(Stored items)
__________________________________________________

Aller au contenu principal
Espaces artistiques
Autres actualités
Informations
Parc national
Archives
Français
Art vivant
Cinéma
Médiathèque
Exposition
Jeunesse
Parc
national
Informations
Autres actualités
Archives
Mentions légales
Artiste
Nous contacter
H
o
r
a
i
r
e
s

__________________________________________________

* What you should do
Each line of the data needs to be repeated exactly.

* Task solution
Aller au contenu principal
Espaces artistiques
Autres actualités
Informations
Parc national
Archives
Français
Art vivant
Cinéma
Médiathèque
Exposition
Jeunesse
Parc
national
Informations
Autres actualités
Archives
Mentions légales
Artiste
Nous contacter
H
o
r
a
i
r
e
s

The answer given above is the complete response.